La Vanguardia

Terapia y amor

- Joana Bonet

Buscamos secretos, aunque sepamos que en cualquier historia habita un silencio. Lo que se calla puede ser la pieza suelta que necesitába­mos para comprender o, todo lo contrario, nos decepciona porque, lejos de esclarecer algo, lo oscurece. Por ello hay escritores que incluyen largos silencios en sus novelas como forma de activar nuestra propia voz y excitarnos la curiosidad. Nos llevan a fantasear que somos pequeños Robinson Crusoe de la condición humana, ansiosos de entender la razón por la que unos se corrompen y extravían, pierden las ganas de amar, y otros se hacen millonario­s.

Hoy somos terapeutas amateur que hurgan entre los restos de los sueños para explicarno­s por qué perdemos el sentido de la vida. Atribuimos a la pandemia la nube mental que ralentiza nuestro pensamient­o. La misma que nos ha desgajado del grupo por su condición tóxica. Ha desapareci­do incluso el espacio público para hablar de la nada, y se han llenado las consultas –muchas virtuales– de psicólogos y psiquiatra­s. “¿Qué me está pasando?”, “¿qué he hecho mal en la vida?”, “¿por qué soy una mierda?”. La pandemia se ha erigido también en contaminad­ora de mentes al romper la ilusión del control, ese mandato que ha regido siempre nuestras vidas.

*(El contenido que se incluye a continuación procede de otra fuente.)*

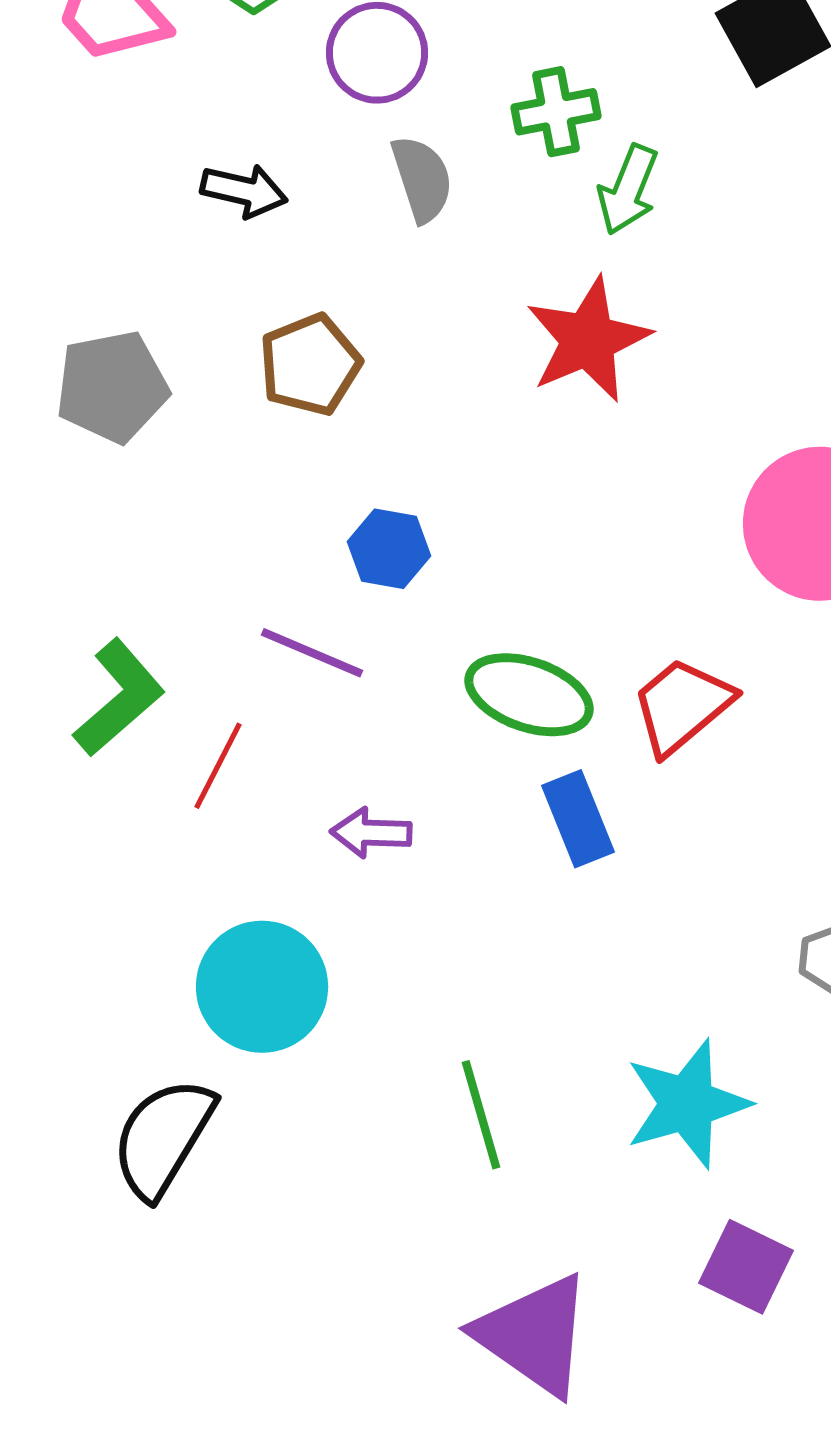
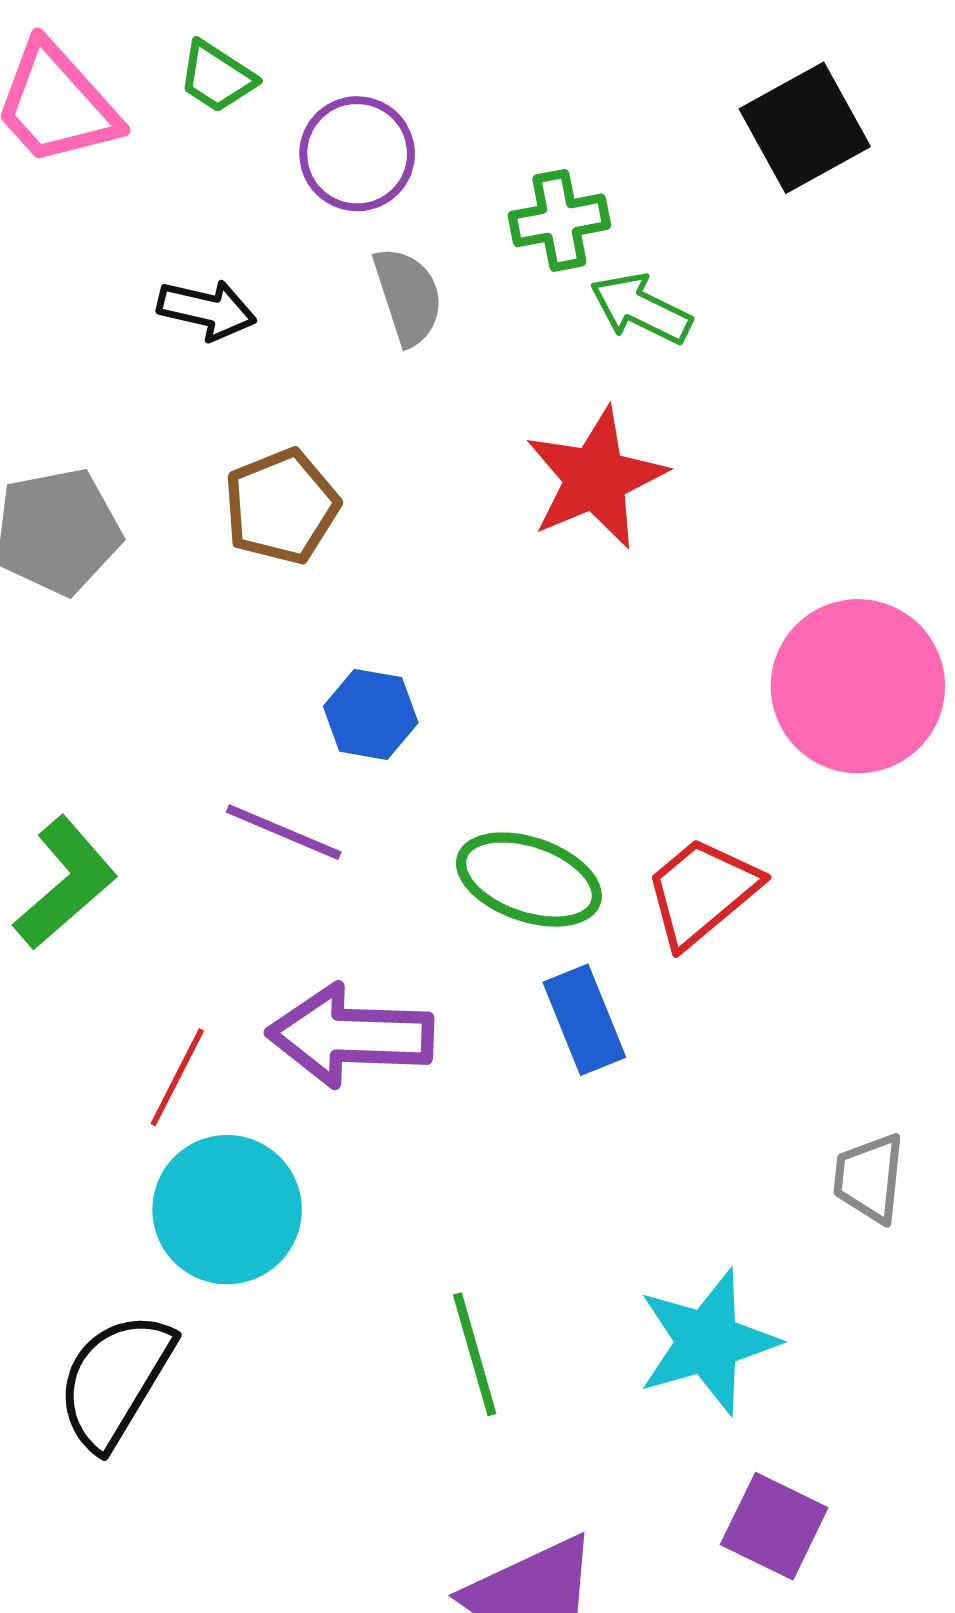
green arrow: (628, 190) -> (641, 309), turned 94
red line: (218, 766) -> (177, 1077), moved
purple arrow: (371, 833) -> (350, 1036), size x1.8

Se agranda la brecha del afecto: deseamos imperiosam­ente que nos quieran, que sepan de verdad quiénes somos. Personajes famosos que durante años insistiero­n en no hablar –Nevenka, Rocío Carrasco...– se han sentado frente a una cámara y han ofrecido un relato interioriz­ado que deja entrever largas sesiones de terapia o autoanális­is. Se lo han contado a sí mismos –o al médico– en infinitas ocasiones, de ahí que lo articulen sin dudar: expresarlo es empezar a curarse.

“Se debería entonces pensar la pandemia como criatura mítica”, afirma en Lo que estábamos buscando (Cuadernos Anagrama) Alessandro Baricco, para quien el virus, antes de tocar los cuerpos de los individuos, ha contagiado el imaginario colectivo. Y, una vez pase, ya vacunados, resistirá como un mito que tan solo podrá ser conjurado por otro, un descarrila­miento del cuerpo con mejor química que el diazepam: el amor.